═══ Supplied material ═══
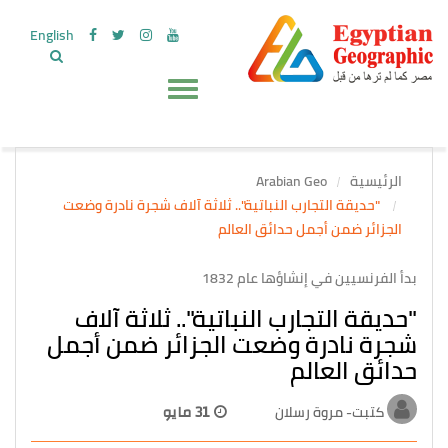
English
الرئيسية
Arabian Geo
"حديقة التجارب النباتية".. ثلاثة آلاف شجرة نادرة وضعت
الجزائر ضمن أجمل حدائق العالم
بدأ الفرنسيين في إنشاؤها عام 1832
"حديقة التجارب النباتية".. ثلاثة آلاف
شجرة نادرة وضعت الجزائر ضمن أجمل
حدائق العالم
كتبت- مروة رسلان
31 مايو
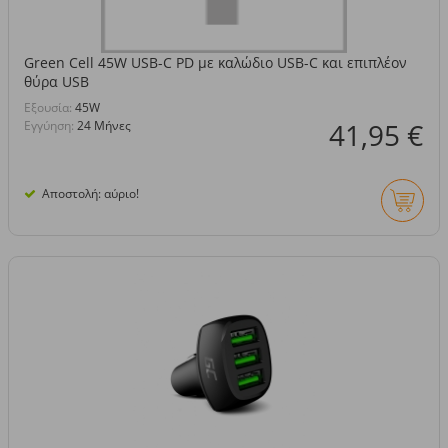
Green Cell 45W USB-C PD με καλώδιο USB-C και επιπλέον
θύρα USB
Eξουσία:
45W
41,95 €
Εγγύηση:
24 Μήνες
Αποστολή: αύριο!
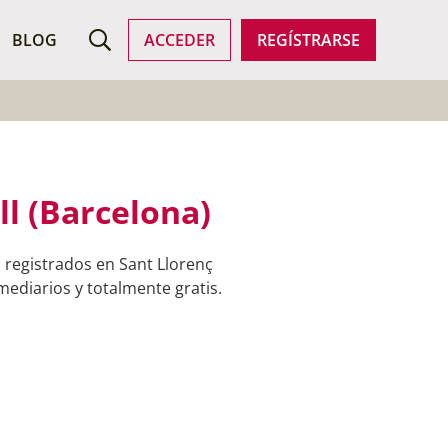
ROFESIONALES
BLOG
ACCEDER
REGÍSTRARSE
ll (Barcelona)
 registrados en Sant Llorenç
mediarios y totalmente gratis.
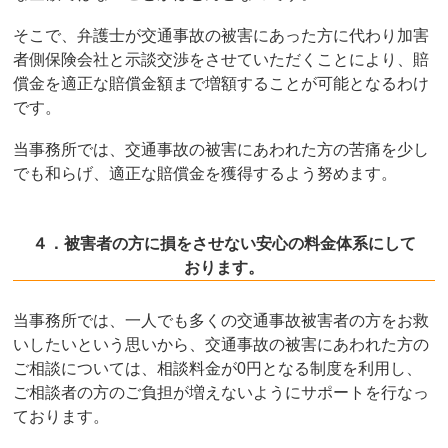
そこで、弁護士が交通事故の被害にあった方に代わり加害
者側保険会社と示談交渉をさせていただくことにより、賠
償金を適正な賠償金額まで増額することが可能となるわけ
です。
当事務所では、交通事故の被害にあわれた方の苦痛を少し
でも和らげ、適正な賠償金を獲得するよう努めます。
４．被害者の方に損をさせない安心の料金体系にして
おります。
当事務所では、一人でも多くの交通事故被害者の方をお救
いしたいという思いから、交通事故の被害にあわれた方の
ご相談については、相談料金が0円となる制度を利用し、
ご相談者の方のご負担が増えないようにサポートを行なっ
ております。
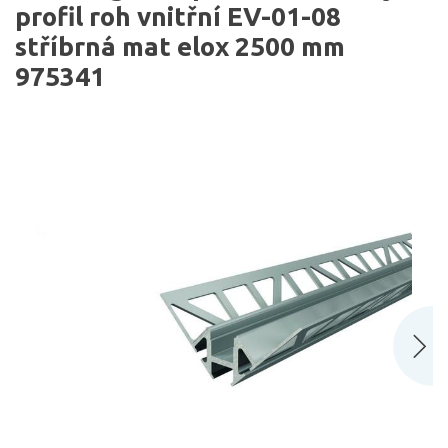
profil roh vnitřní EV-01-08
stříbrná mat elox 2500 mm
975341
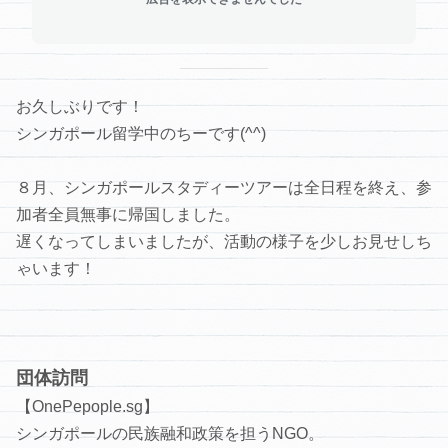
お久しぶりです！
シンガポール留学中のちーです(^^)
８月、シンガポールスタディーツアーは全日程を終え、参
加者全員無事に帰国しました。
遅くなってしまいましたが、活動の様子を少しお見せしち
ゃいます！
団体訪問
【OnePepople.sg】
シンガポールの民族融和政策を担うNGO。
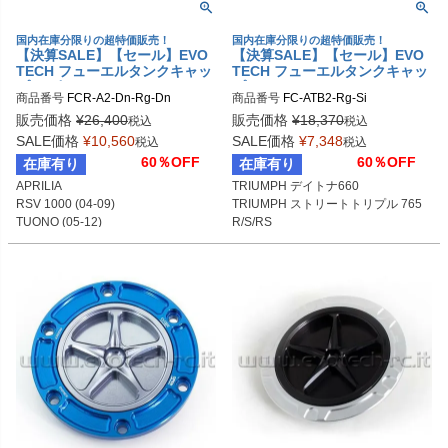
国内在庫分限りの超特価販売！
国内在庫分限りの超特価販売！
【決算SALE】【セール】EVO
【決算SALE】【セール】EVO
TECH フューエルタンクキャッ
TECH フューエルタンクキャッ
プ ラピッド APRILIA/DUCATI/
プ APRILIA/TRIUMPH/BENEL
商品番号
FCR-A2-Dn-Rg-Dn
商品番号
FC-ATB2-Rg-Si
KTM
LI/KTM/MV AGUSTA 6穴汎用
販売価格
¥
26,400
販売価格
¥
18,370
税込
税込
SALE価格
¥
10,560
SALE価格
¥
7,348
税込
税込
60％OFF
60％OFF
在庫有り
在庫有り
APRILIA

TRIUMPH デイトナ660

RSV 1000 (04-09)

TRIUMPH ストリートトリプル 765
TUONO (05-12)

R/S/RS

RSV4/R/FACTORY

MV AGUSTA ドラッグスター800
TUONO V4 (11-12)

DUCATI

STREETFIGHTER

KTM

RC8

MV AGUSTA

BRUTALE/F4 (10-12)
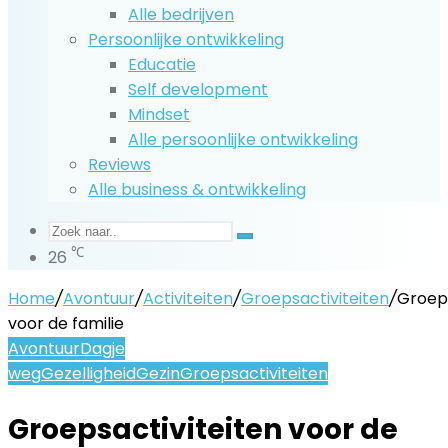
Alle bedrijven
Persoonlijke ontwikkeling
Educatie
Self development
Mindset
Alle persoonlijke ontwikkeling
Reviews
Alle business & ontwikkeling
Zoek
℃
26
naar..
Home
/
Avontuur
/
Activiteiten
/
Groepsactiviteiten
/
Groeps
voor de familie
Avontuur
Dagje
weg
Gezelligheid
Gezin
Groepsactiviteiten
Groepsactiviteiten voor de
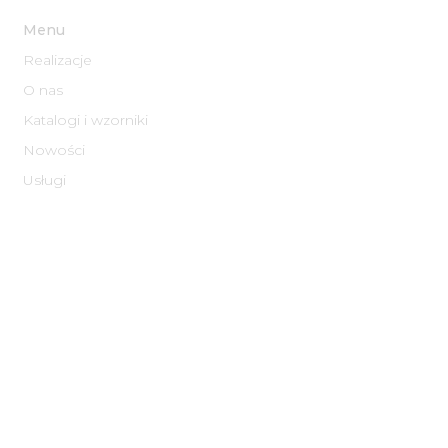
Menu
Realizacje
O nas
Katalogi i wzorniki
Nowości
Usługi
Informacje
Informacje o Cookies
Polityka prywatności​
Regulamin
Normy zakładowe
FAQ
Ekologia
═══
Problem description - Although the records contain pictures, print only the rest, exactly as written.

Response area -
English
الرئيسية
Arabian Geo
"حديقة التجارب النباتية".. ثلاثة آلاف شجرة نادرة وضعت
الجزائر ضمن أجمل حدائق العالم
بدأ الفرنسيين في إنشاؤها عام 1832
"حديقة التجارب النباتية".. ثلاثة آلاف
شجرة نادرة وضعت الجزائر ضمن أجمل
حدائق العالم
كتبت- مروة رسلان
31 مايو
Green Cell 45W USB-C PD με καλώδιο USB-C και επιπλέον
θύρα USB
Eξουσία:
45W
41,95 €
Εγγύηση:
24 Μήνες
Αποστολή: αύριο!
ROFESIONALES
BLOG
ACCEDER
REGÍSTRARSE
ll (Barcelona)
 registrados en Sant Llorenç
mediarios y totalmente gratis.
そこで、弁護士が交通事故の被害にあった方に代わり加害
者側保険会社と示談交渉をさせていただくことにより、賠
償金を適正な賠償金額まで増額することが可能となるわけ
です。
当事務所では、交通事故の被害にあわれた方の苦痛を少し
でも和らげ、適正な賠償金を獲得するよう努めます。
４．被害者の方に損をさせない安心の料金体系にして
おります。
当事務所では、一人でも多くの交通事故被害者の方をお救
いしたいという思いから、交通事故の被害にあわれた方の
ご相談については、相談料金が0円となる制度を利用し、
ご相談者の方のご負担が増えないようにサポートを行なっ
ております。
profil roh vnitřní EV-01-08
stříbrná mat elox 2500 mm
975341
お久しぶりです！
シンガポール留学中のちーです(^^)
８月、シンガポールスタディーツアーは全日程を終え、参
加者全員無事に帰国しました。
遅くなってしまいましたが、活動の様子を少しお見せしち
ゃいます！
団体訪問
【OnePepople.sg】
シンガポールの民族融和政策を担うNGO。
国内在庫分限りの超特価販売！
国内在庫分限りの超特価販売！
【決算SALE】【セール】EVO
【決算SALE】【セール】EVO
TECH フューエルタンクキャッ
TECH フューエルタンクキャッ
プ ラピッド APRILIA/DUCATI/
プ APRILIA/TRIUMPH/BENEL
商品番号
FCR-A2-Dn-Rg-Dn
商品番号
FC-ATB2-Rg-Si
KTM
LI/KTM/MV AGUSTA 6穴汎用
販売価格
¥
26,400
販売価格
¥
18,370
税込
税込
SALE価格
¥
10,560
SALE価格
¥
7,348
税込
税込
60％OFF
60％OFF
在庫有り
在庫有り
APRILIA

TRIUMPH デイトナ660

RSV 1000 (04-09)

TRIUMPH ストリートトリプル 765
TUONO (05-12)

R/S/RS

RSV4/R/FACTORY

MV AGUSTA ドラッグスター800
TUONO V4 (11-12)

DUCATI

STREETFIGHTER

KTM

RC8

MV AGUSTA

BRUTALE/F4 (10-12)
Alle bedrijven
Persoonlijke ontwikkeling
Educatie
Self development
Mindset
Alle persoonlijke ontwikkeling
Reviews
Alle business & ontwikkeling
Zoek
℃
26
naar..
Home
/
Avontuur
/
Activiteiten
/
Groepsactiviteiten
/
Groeps
voor de familie
Avontuur
Dagje
weg
Gezelligheid
Gezin
Groepsactiviteiten
Groepsactiviteiten voor de
Menu
Realizacje
O nas
Katalogi i wzorniki
Nowości
Usługi
Informacje
Informacje o Cookies
Polityka prywatności​
Regulamin
Normy zakładowe
FAQ
Ekologia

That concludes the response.